START Information supplied

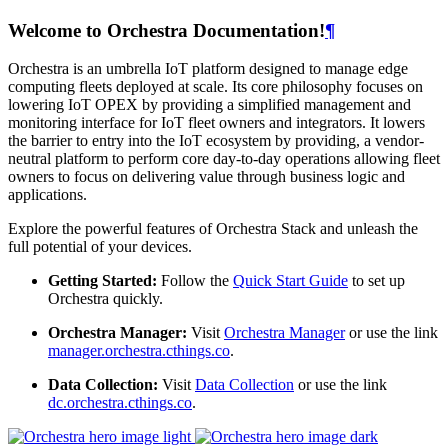
Welcome to Orchestra Documentation!
¶
Orchestra is an umbrella IoT platform designed to manage edge
computing fleets deployed at scale. Its core philosophy focuses on
lowering IoT OPEX by providing a simplified management and
monitoring interface for IoT fleet owners and integrators. It lowers
the barrier to entry into the IoT ecosystem by providing, a vendor-
neutral platform to perform core day-to-day operations allowing fleet
owners to focus on delivering value through business logic and
applications.
Explore the powerful features of Orchestra Stack and unleash the
full potential of your devices.
Getting Started:
Follow the
Quick Start Guide
to set up
Orchestra quickly.
Orchestra Manager:
Visit
Orchestra Manager
or use the link
manager.orchestra.cthings.co
.
Data Collection:
Visit
Data Collection
or use the link
dc.orchestra.cthings.co
.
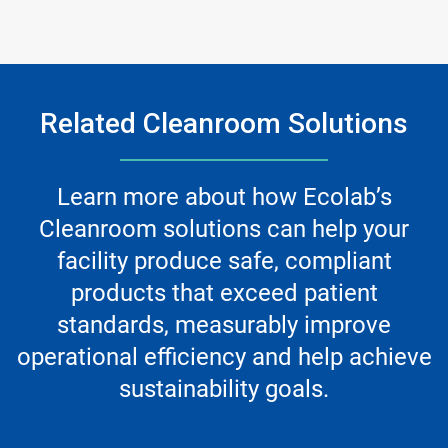
Related Cleanroom Solutions
Learn more about how Ecolab’s
Cleanroom solutions can help your
facility produce safe, compliant
products that exceed patient
standards, measurably improve
operational efficiency and help achieve
sustainability goals.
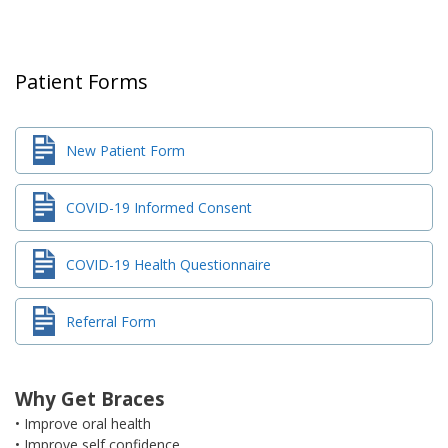
Patient Forms
New Patient Form
COVID-19 Informed Consent
COVID-19 Health Questionnaire
Referral Form
Why Get Braces
• Improve oral health
• Improve self confidence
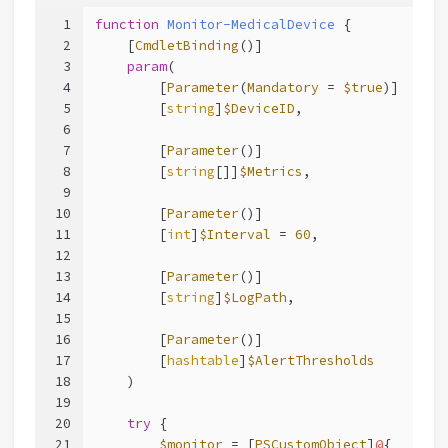
1
function
Monitor-MedicalDevice
 {
2
[
CmdletBinding
()]
3
param
(
4
        [
Parameter
(
Mandatory
 = 
$true
)]
5
        [
string
]
$DeviceID
,
6
7
        [
Parameter
()]
8
        [
string
[]]
$Metrics
,
9
10
        [
Parameter
()]
11
        [
int
]
$Interval
 = 
60
,
12
13
        [
Parameter
()]
14
        [
string
]
$LogPath
,
15
16
        [
Parameter
()]
17
        [
hashtable
]
$AlertThresholds
18
    )
19
20
try
 {
21
$monitor
 = [
PSCustomObject
]
@
{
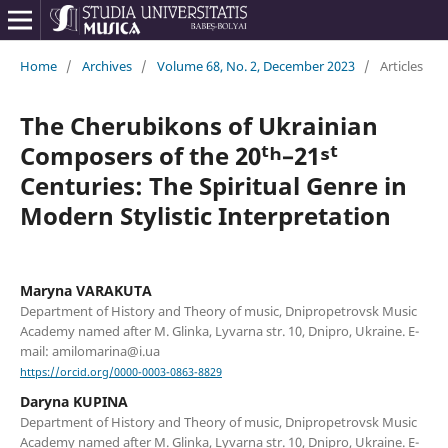
Home
/
Archives
/
Volume 68, No. 2, December 2023
/
Articles
The Cherubikons of Ukrainian
Composers of the 20ᵗʰ–21ˢᵗ
Centuries: The Spiritual Genre in
Modern Stylistic Interpretation
Maryna VARAKUTA
Department of History and Theory of music, Dnipropetrovsk Music
Academy named after M. Glinka, Lyvarna str. 10, Dnipro, Ukraine. E-
mail: amilomarina@i.ua
https://orcid.org/0000-0003-0863-8829
Daryna KUPINA
Department of History and Theory of music, Dnipropetrovsk Music
Academy named after M. Glinka, Lyvarna str. 10, Dnipro, Ukraine. E-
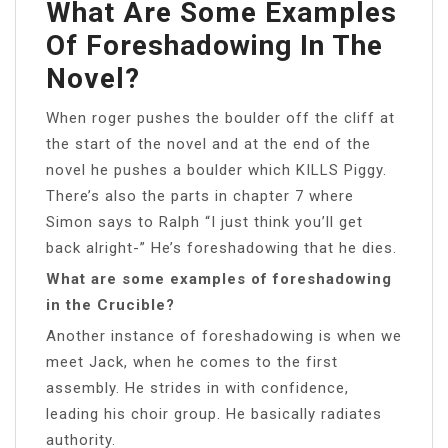
What Are Some Examples
Of Foreshadowing In The
Novel?
When roger pushes the boulder off the cliff at
the start of the novel and at the end of the
novel he pushes a boulder which KILLS Piggy.
There’s also the parts in chapter 7 where
Simon says to Ralph “I just think you’ll get
back alright-” He’s foreshadowing that he dies.
What are some examples of foreshadowing
in the Crucible?
Another instance of foreshadowing is when we
meet Jack, when he comes to the first
assembly. He strides in with confidence,
leading his choir group. He basically radiates
authority.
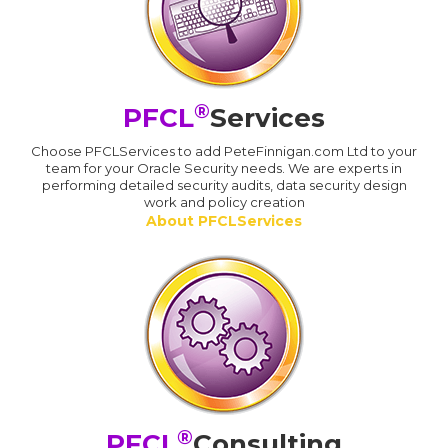
®
PFCL
Services
Choose PFCLServices to add PeteFinnigan.com Ltd to your
team for your Oracle Security needs. We are experts in
performing detailed security audits, data security design
work and policy creation
About PFCLServices
®
PFCL
Consulting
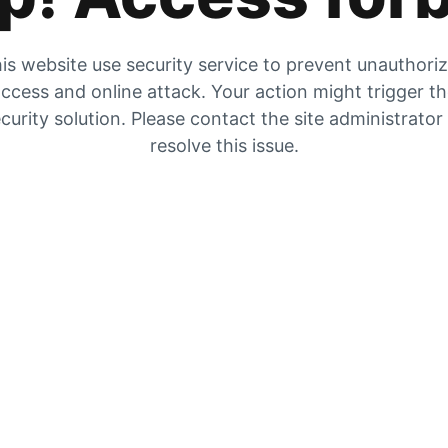
is website use security service to prevent unauthori
ccess and online attack. Your action might trigger t
curity solution. Please contact the site administrator
resolve this issue.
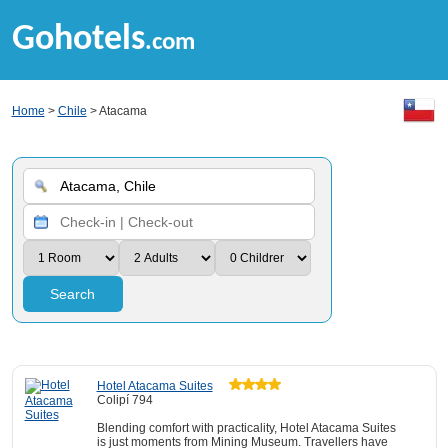
Gohotels
.com
Home
>
Chile
> Atacama
Search
Hotel Atacama Suites
Colipí 794
Blending comfort with practicality, Hotel Atacama Suites
is just moments from Mining Museum. Travellers have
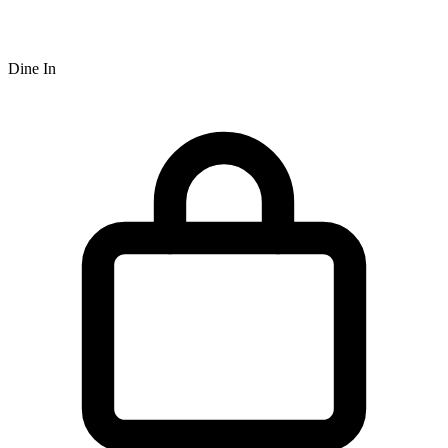
Dine In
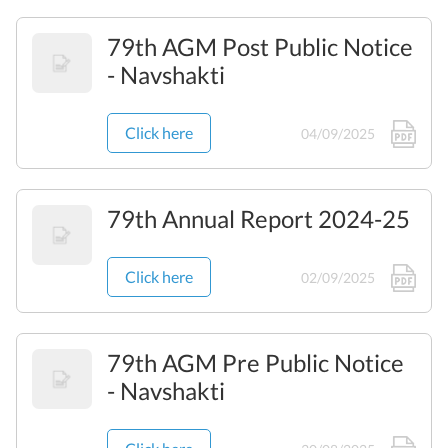
79th AGM Post Public Notice
- Navshakti
Click here
04/09/2025
79th Annual Report 2024-25
Click here
02/09/2025
79th AGM Pre Public Notice
- Navshakti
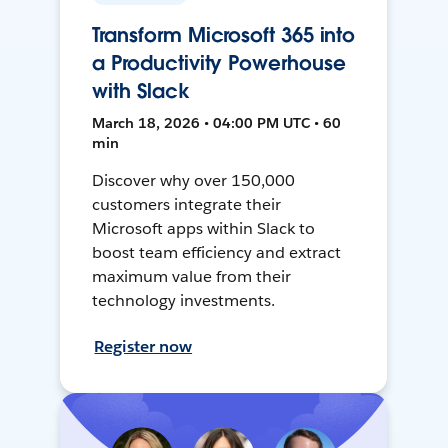
Transform Microsoft 365 into
a Productivity Powerhouse
with Slack
March 18, 2026 • 04:00 PM UTC • 60
min
Discover why over 150,000
customers integrate their
Microsoft apps within Slack to
boost team efficiency and extract
maximum value from their
technology investments.
Register now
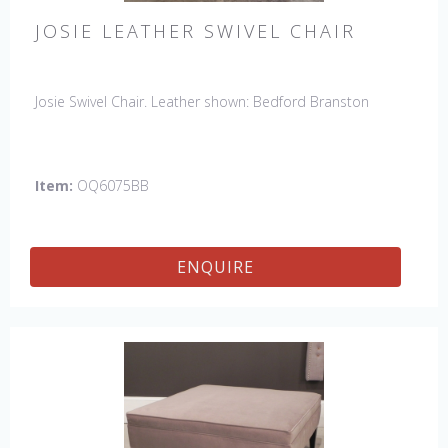
JOSIE LEATHER SWIVEL CHAIR
Josie Swivel Chair. Leather shown: Bedford Branston
Item:
OQ6075BB
ENQUIRE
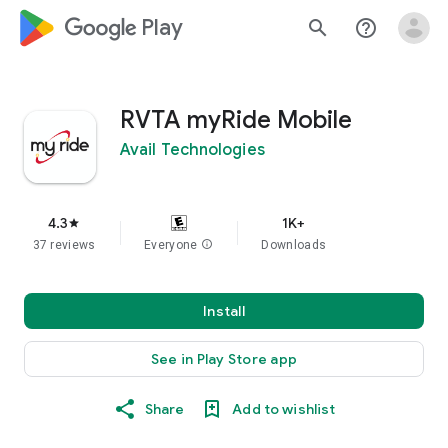
google_logo Play
search
help_outline
RVTA myRide Mobile
Avail Technologies
4.3
1K+
star
37 reviews
Everyone
info
Downloads
Install
See in Play Store app
Share
Add to wishlist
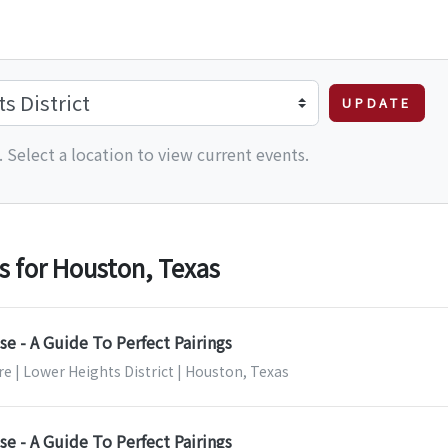
UPDATE
 Select a location to view current events.
 for Houston, Texas
e - A Guide To Perfect Pairings
e | Lower Heights District | Houston, Texas
e - A Guide To Perfect Pairings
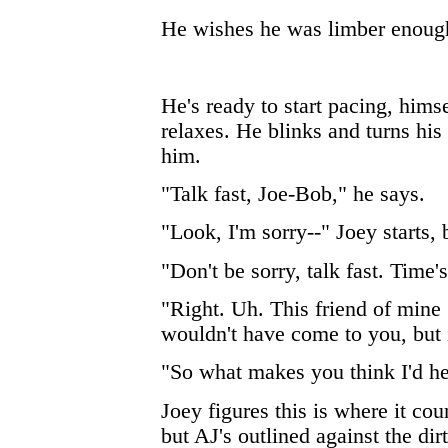
He wishes he was limber enough 
He's ready to start pacing, himse
relaxes. He blinks and turns his
him.
"Talk fast, Joe-Bob," he says.
"Look, I'm sorry--" Joey starts,
"Don't be sorry, talk fast. Time'
"Right. Uh. This friend of mine
wouldn't have come to you, but it
"So what makes you think I'd h
Joey figures this is where it cou
but AJ's outlined against the dir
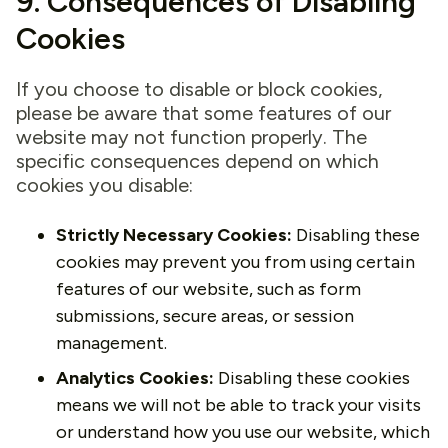
9. Consequences of Disabling
Cookies
If you choose to disable or block cookies,
please be aware that some features of our
website may not function properly. The
specific consequences depend on which
cookies you disable:
Strictly Necessary Cookies:
Disabling these
cookies may prevent you from using certain
features of our website, such as form
submissions, secure areas, or session
management.
Analytics Cookies:
Disabling these cookies
means we will not be able to track your visits
or understand how you use our website, which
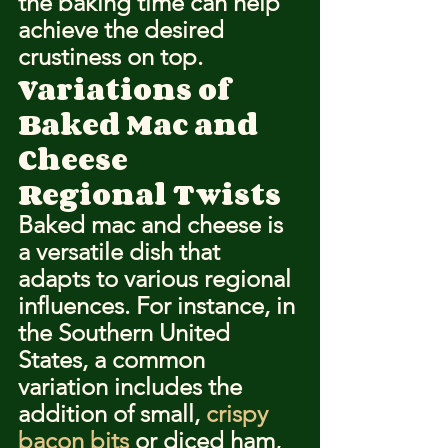
the baking time can help 
achieve the desired 
crustiness on top.
Variations of 
Baked Mac and 
Cheese
Regional Twists
Baked mac and cheese is 
a versatile dish that 
adapts to various regional 
influences. For instance, in 
the Southern United 
States, a common 
variation includes the 
addition of small, 
crispy 
bacon bits
 or diced ham, 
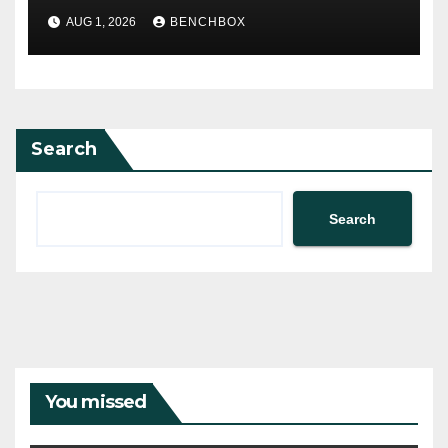
AUG 1, 2026
BENCHBOX
Search
Search
You missed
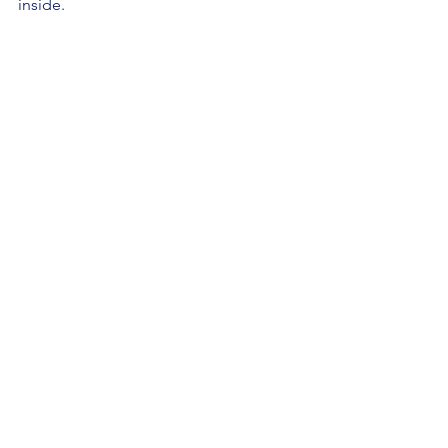
inside.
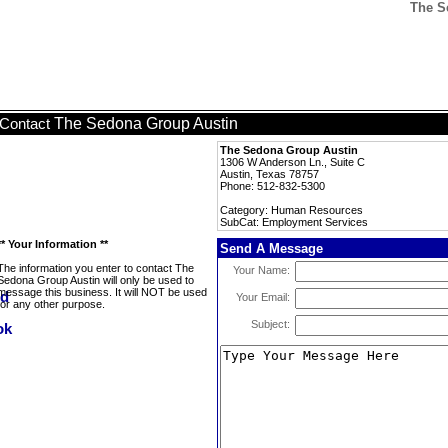
The S
The Sedona Group Austin
Contact
The Sedona Group Austin
1306 W Anderson Ln., Suite C
Austin, Texas 78757
Phone: 512-832-5300
Category: Human Resources
SubCat: Employment Services
** Your Information **
Send A Message
The information you enter to contact The
Your Name:
Sedona Group Austin will only be used to
message this business. It will NOT be used
Your Email:
for any other purpose.
Subject:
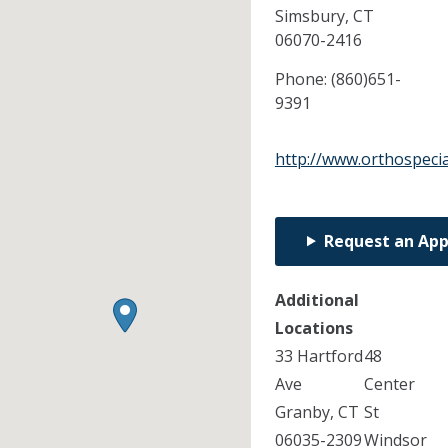
Simsbury,
CT
06070-2416
Phone:
(860)651-
9391
http://www.orthospecia
Request an Ap
Additional
Locations
33 Hartford
48
Ave
Center
Granby, CT
St
06035-2309
Windsor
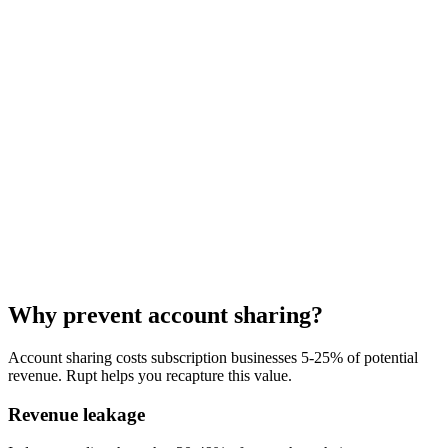
"
Rupt was a plug-and-play win for us. It handled a massive amount
of complexity out of the box, started protecting our bottom line
almost immediately, and
the team has been genuinely responsive
every step of the way
.
"
Why prevent account sharing?
Nelson Joyce
Account sharing costs subscription businesses 5-25% of potential
Co-founder, Tettra
revenue. Rupt helps you recapture this value.
Revenue leakage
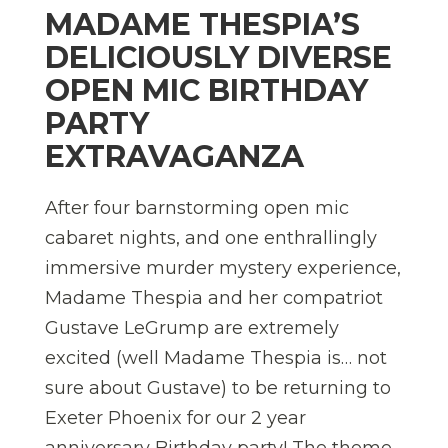
MADAME THESPIA’S
DELICIOUSLY DIVERSE
OPEN MIC BIRTHDAY
PARTY
EXTRAVAGANZA
After four barnstorming open mic
cabaret nights, and one enthrallingly
immersive murder mystery experience,
Madame Thespia and her compatriot
Gustave LeGrump are extremely
excited (well Madame Thespia is… not
sure about Gustave) to be returning to
Exeter Phoenix for our 2 year
anniversary Birthday party! The theme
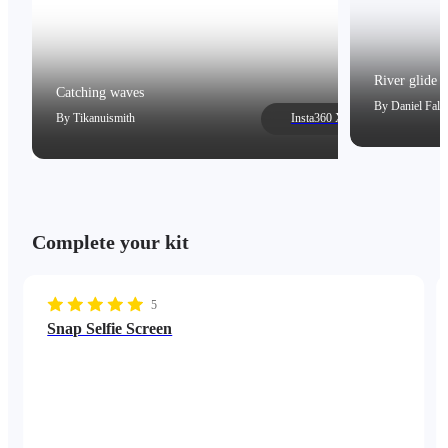
River glide
Catching waves
By
Daniel Falc
By
Tikanuismith
Insta360 X5
Complete your kit
5
Snap Selfie Screen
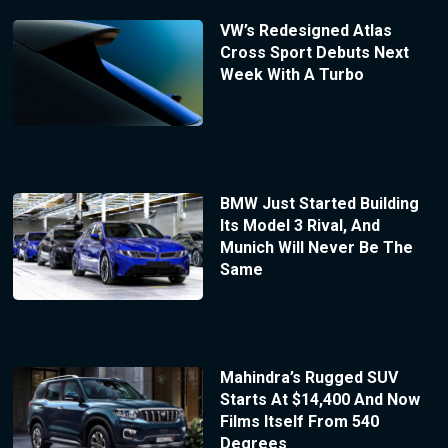
VW’s Redesigned Atlas
Cross Sport Debuts Next
Week With A Turbo
BMW Just Started Building
Its Model 3 Rival, And
Munich Will Never Be The
Same
Mahindra’s Rugged SUV
Starts At $14,400 And Now
Films Itself From 540
Degrees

END Information supplied

• [Task objective]:
Return every line in the records that includes the string "which".

• [Worked solution]:
novel he pushes a boulder which KILLS Piggy.
specific consequences depend on which
or understand how you use our website, which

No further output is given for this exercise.